Gladowski v. Dep’t of Family & Children Servs., 281 Ga. App. 299 (2006)

The undisputed record shows that in April 2004, Gladowski qualified for Medicaid assistance to pay for nursing home care, but the Department of Community Health delayed her benefits until September 2006 on the ground that Gladowski improperly transferred assets to qualify for Medicaid coverage. Gladowski appealed the decision to an administrative law judge (ALJ), who held a hearing and issued an “initial decision” affirming the Department’s action. After her motion for reconsideration was denied, the Department issued a “final administrative decision,” dated December 13, 2004, adopting the ALJ’s decision. That decision was mailed to Gladowski on December 14, 2004.

On January 18, 2005, Gladowski filed a petition for judicial review in the Superior Court of Fulton County. After a hearing, the superior court affirmed the final administrative decision on the ground that Gladowski had failed to timely file her request for judicial review. Gladowski now appeals. (Emphasis added)
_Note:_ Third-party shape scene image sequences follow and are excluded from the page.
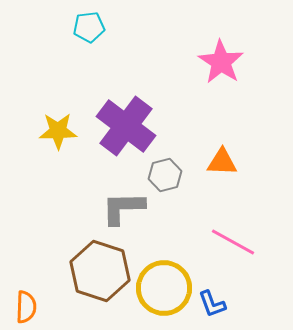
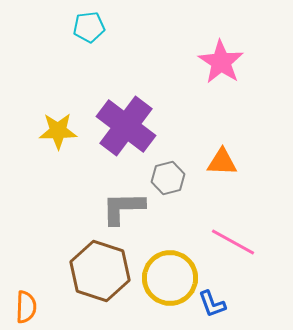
gray hexagon: moved 3 px right, 3 px down
yellow circle: moved 6 px right, 10 px up
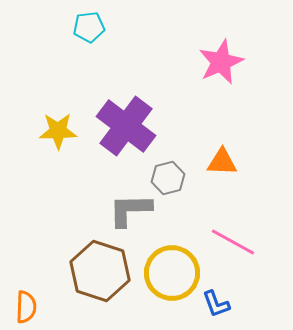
pink star: rotated 15 degrees clockwise
gray L-shape: moved 7 px right, 2 px down
yellow circle: moved 2 px right, 5 px up
blue L-shape: moved 4 px right
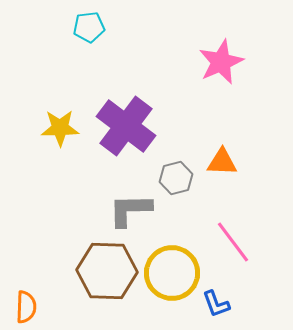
yellow star: moved 2 px right, 3 px up
gray hexagon: moved 8 px right
pink line: rotated 24 degrees clockwise
brown hexagon: moved 7 px right; rotated 16 degrees counterclockwise
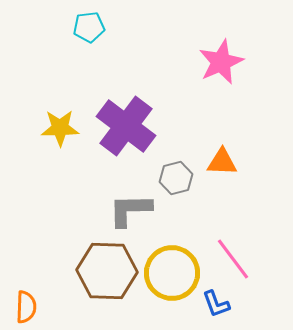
pink line: moved 17 px down
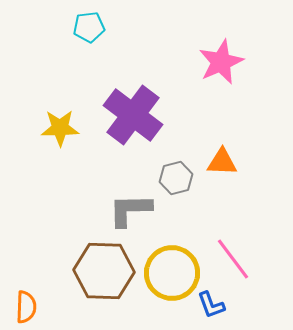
purple cross: moved 7 px right, 11 px up
brown hexagon: moved 3 px left
blue L-shape: moved 5 px left, 1 px down
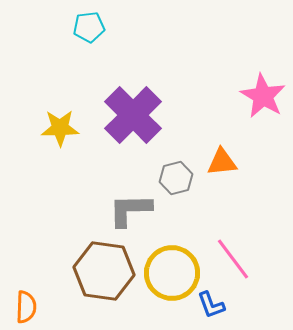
pink star: moved 42 px right, 34 px down; rotated 18 degrees counterclockwise
purple cross: rotated 8 degrees clockwise
orange triangle: rotated 8 degrees counterclockwise
brown hexagon: rotated 6 degrees clockwise
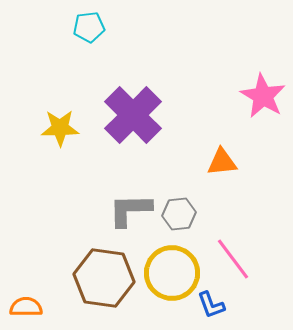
gray hexagon: moved 3 px right, 36 px down; rotated 8 degrees clockwise
brown hexagon: moved 7 px down
orange semicircle: rotated 92 degrees counterclockwise
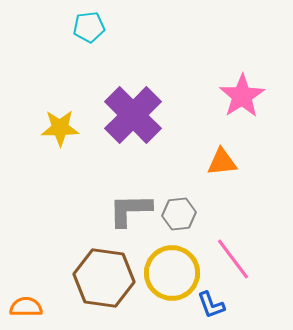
pink star: moved 21 px left; rotated 9 degrees clockwise
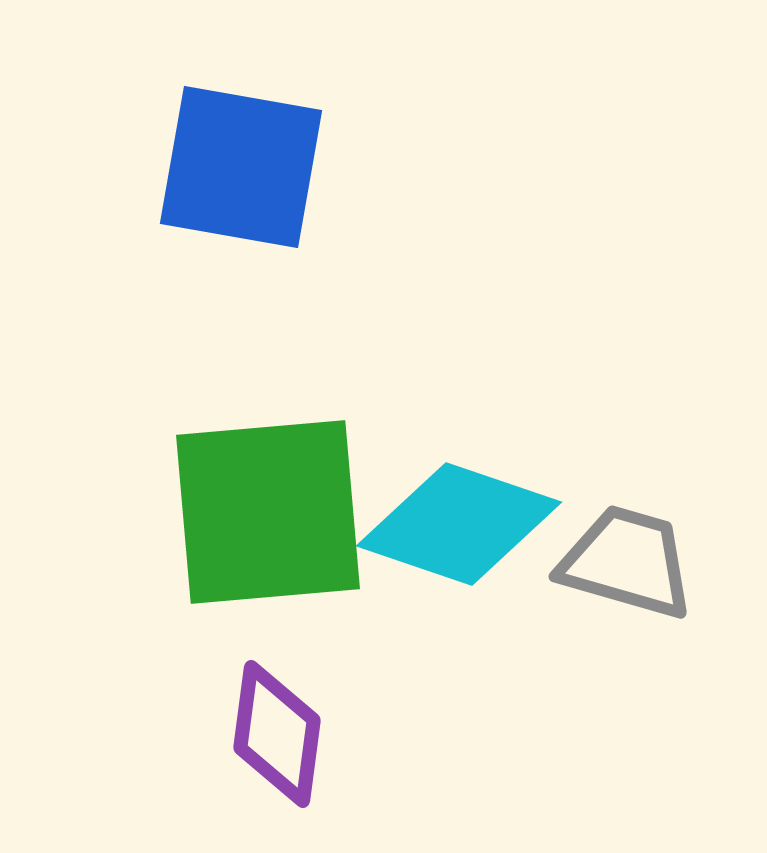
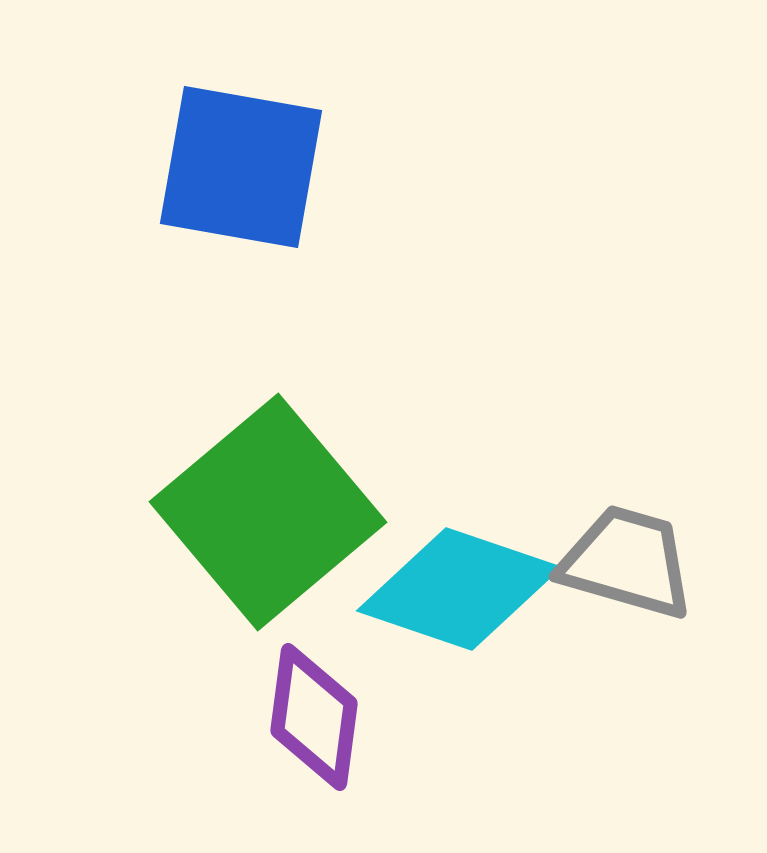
green square: rotated 35 degrees counterclockwise
cyan diamond: moved 65 px down
purple diamond: moved 37 px right, 17 px up
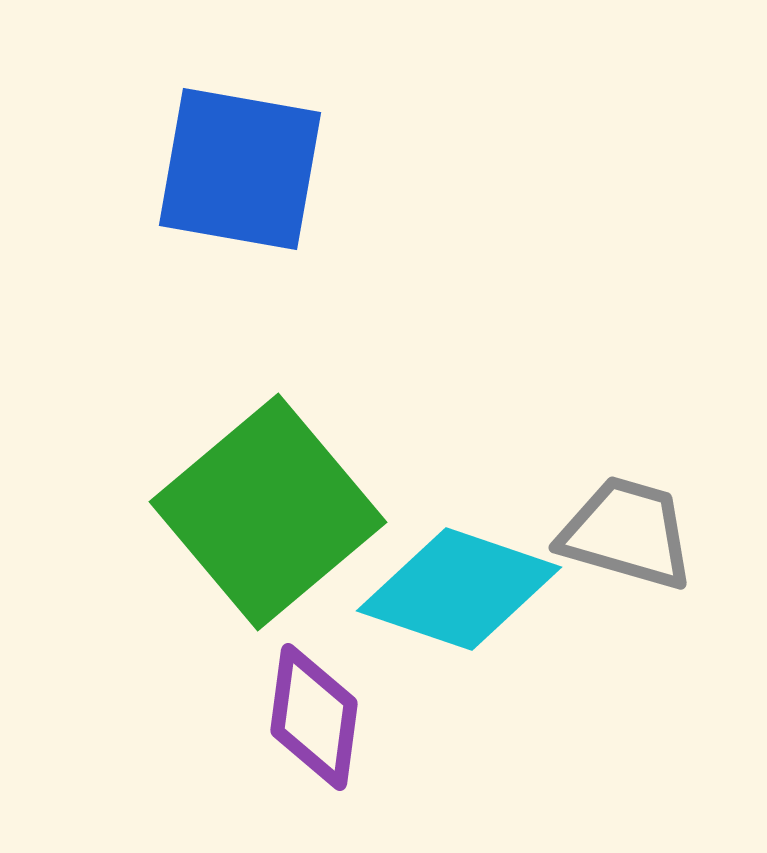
blue square: moved 1 px left, 2 px down
gray trapezoid: moved 29 px up
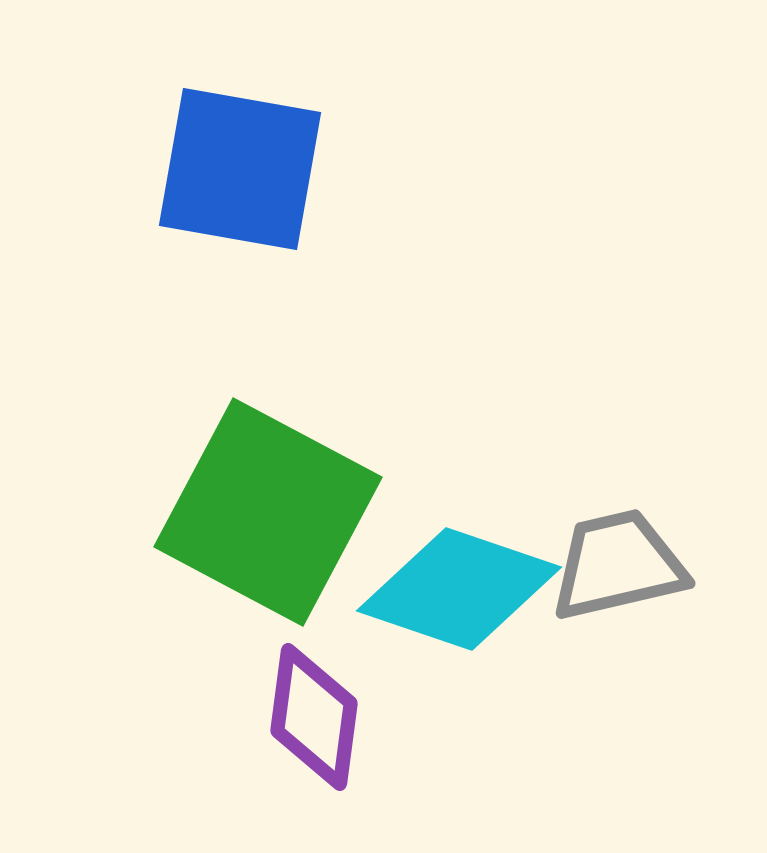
green square: rotated 22 degrees counterclockwise
gray trapezoid: moved 9 px left, 32 px down; rotated 29 degrees counterclockwise
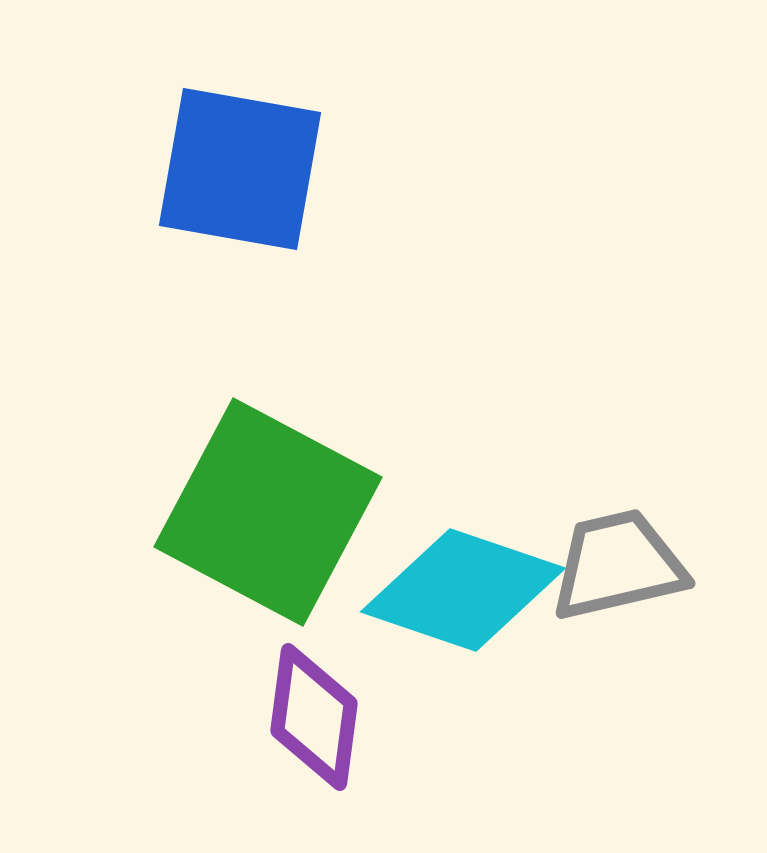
cyan diamond: moved 4 px right, 1 px down
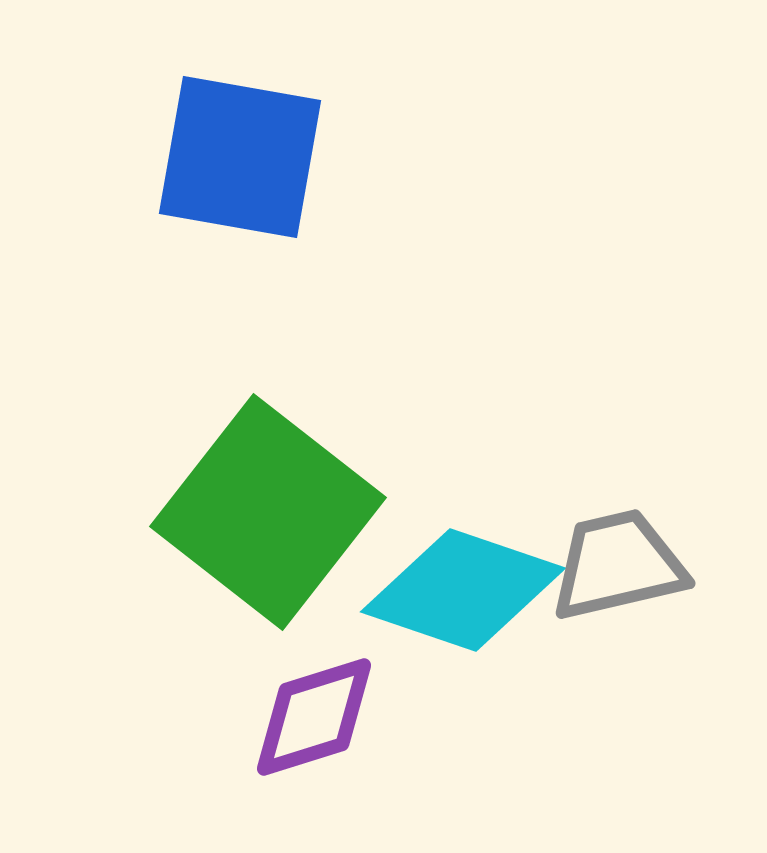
blue square: moved 12 px up
green square: rotated 10 degrees clockwise
purple diamond: rotated 65 degrees clockwise
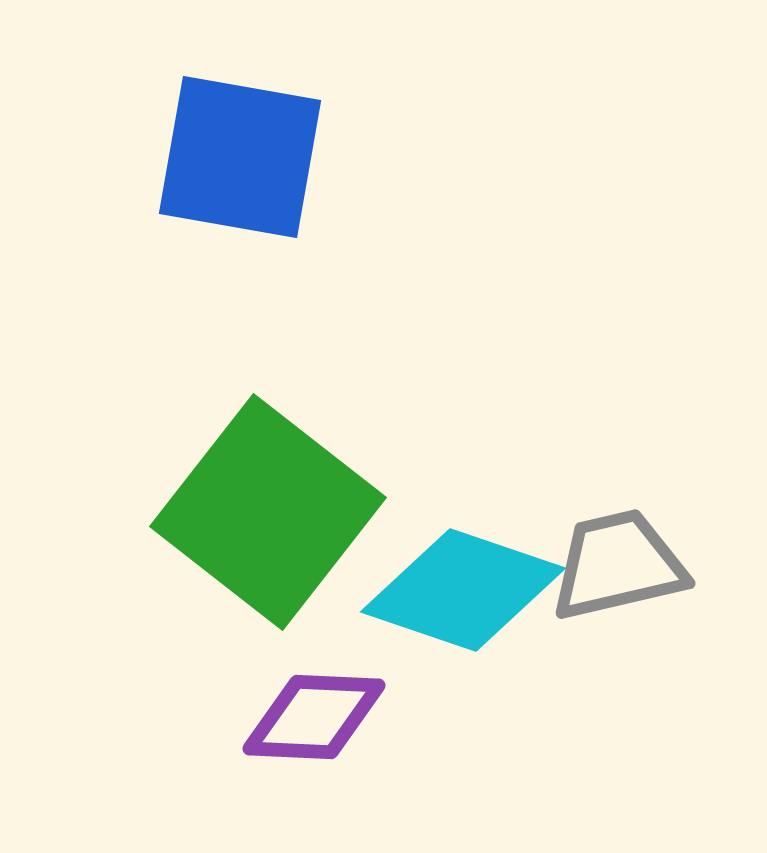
purple diamond: rotated 20 degrees clockwise
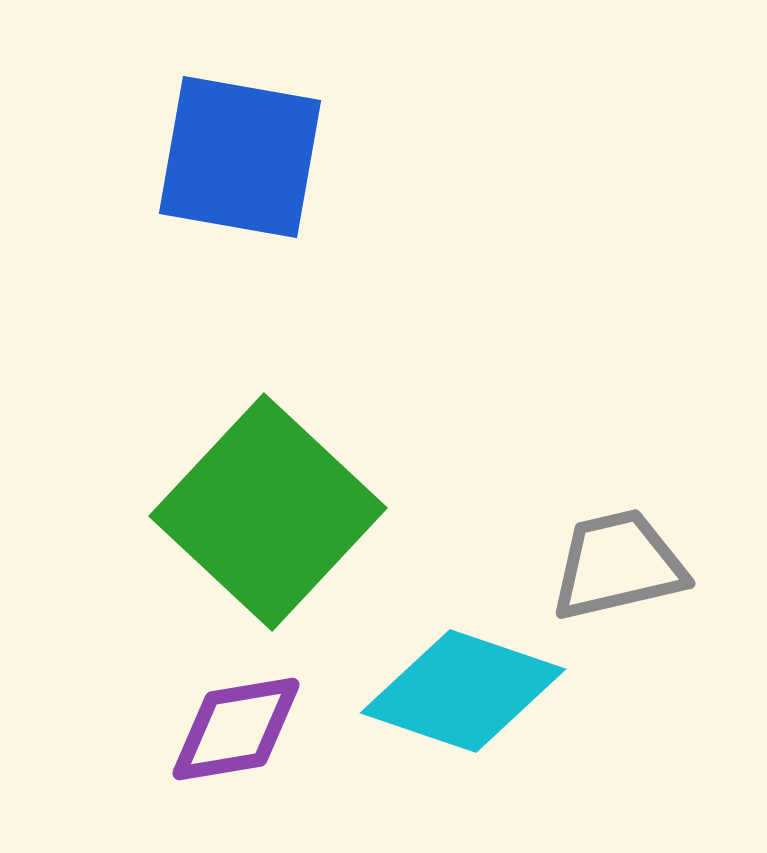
green square: rotated 5 degrees clockwise
cyan diamond: moved 101 px down
purple diamond: moved 78 px left, 12 px down; rotated 12 degrees counterclockwise
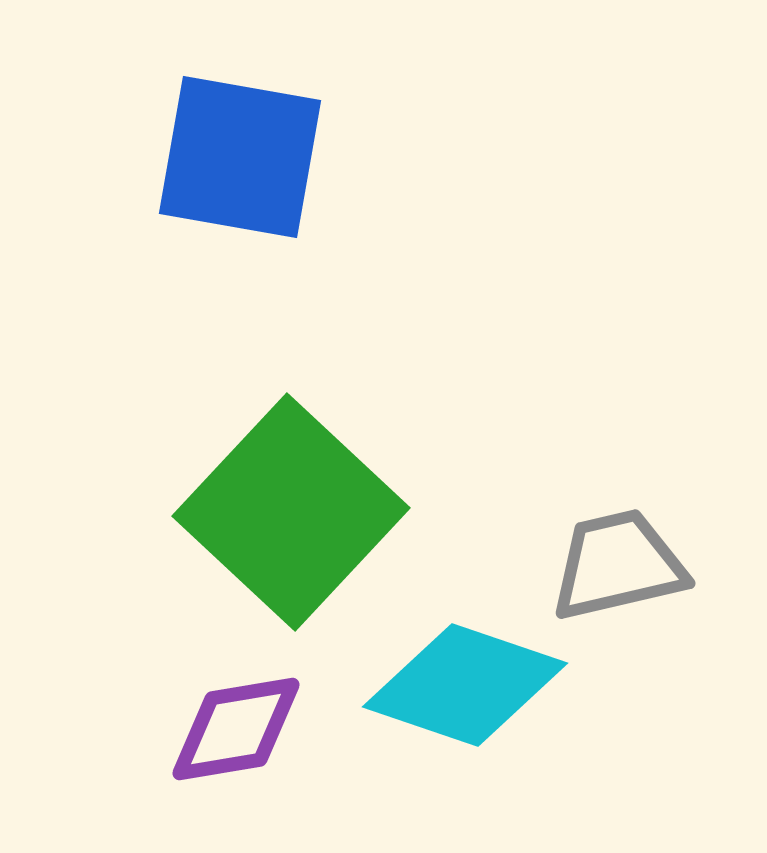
green square: moved 23 px right
cyan diamond: moved 2 px right, 6 px up
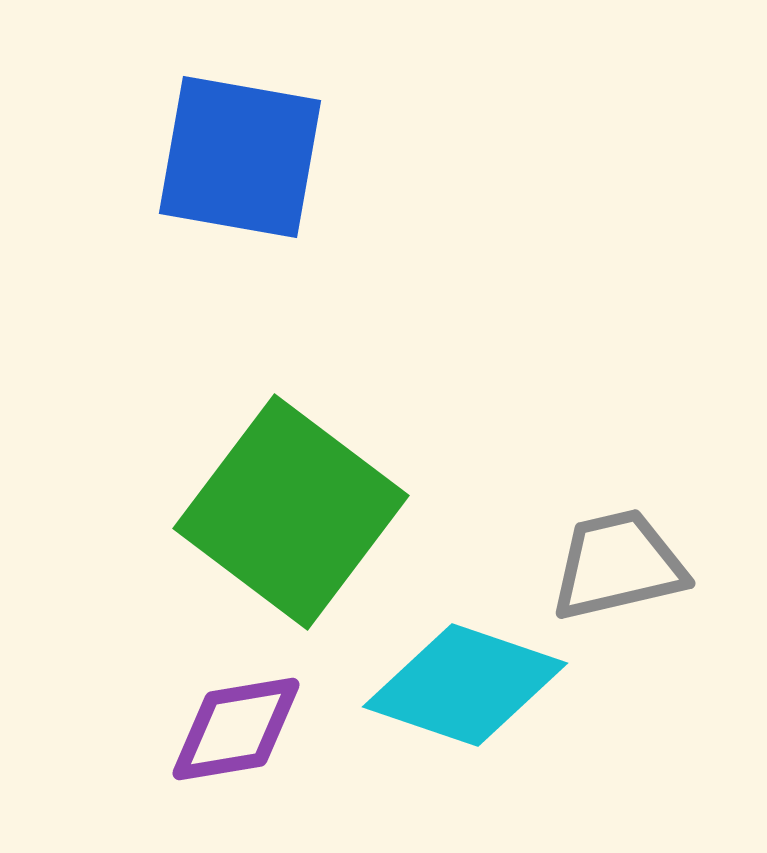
green square: rotated 6 degrees counterclockwise
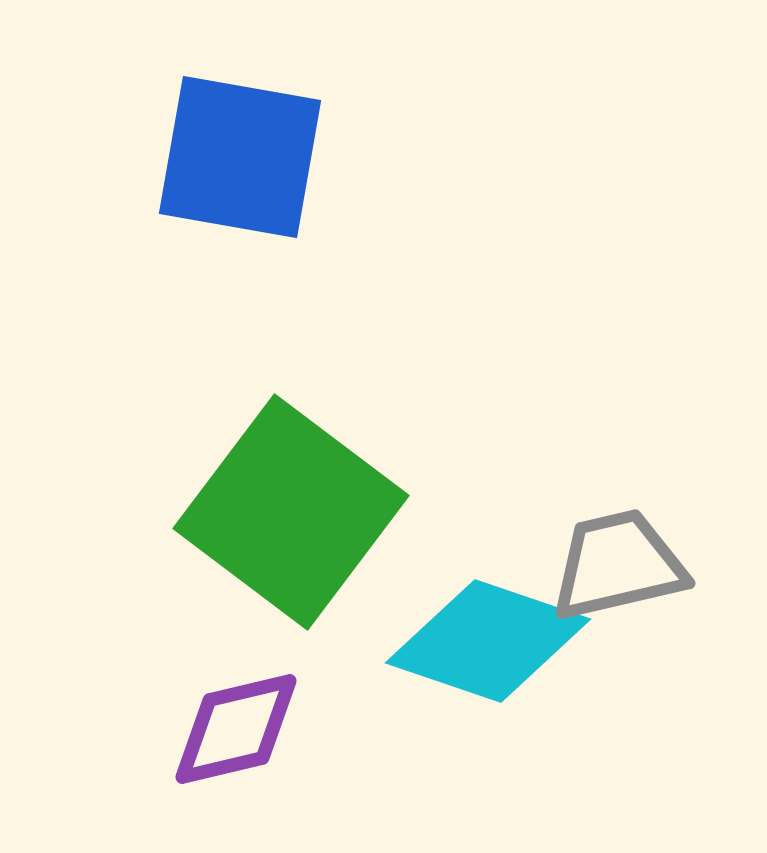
cyan diamond: moved 23 px right, 44 px up
purple diamond: rotated 4 degrees counterclockwise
Georgia’s courts have previously held that the Civil Practice Act does not apply to a superior court performing the role of a court of review in an appeal filed pursuant to the Administrative Procedure Act. For example, in Miller v. Ga. Real Estate Comm., this Court held that “judicial review provided by the Administrative Procedure Act … is not governed by the provisions of the Civil Practice Act. Therefore, the appellants may not utilize [OCGA § 9-11-6 (b)] to obtain, after the expiration of the specified time, an extension.” See also Ga. Public Svc. Comm. v. Southern Bell (“[t]he appellate process in these reviews is not a trial and the provisions of the Civil Practice Act relating to trial procedures are not applicable”); Hewes v. Cooler (“the Civil Practice Act has no application to judicial review of administrative agency decisions under [OCGA § 50-13-19]”). … Gladowski next argued that that OCGA § 50-13-23, which provides that certified mail is deemed “filed with any agency” as of the postmark date, renders her petition timely. However, pretermitting whether OCGA § 50-13-23 could ever apply to a petition filed with a superior court (not an agency), the express language of OCGA § 49-4-153 (c) specifies that OCGA § 50-13-23 does not apply in the present context.

When an appeal of an adverse decision by an administrative agency is filed beyond the time allowed by law the superior court has no jurisdiction to take any action other than to dismiss the case.” Miller, supra, 136 Ga. App. at 718 (1).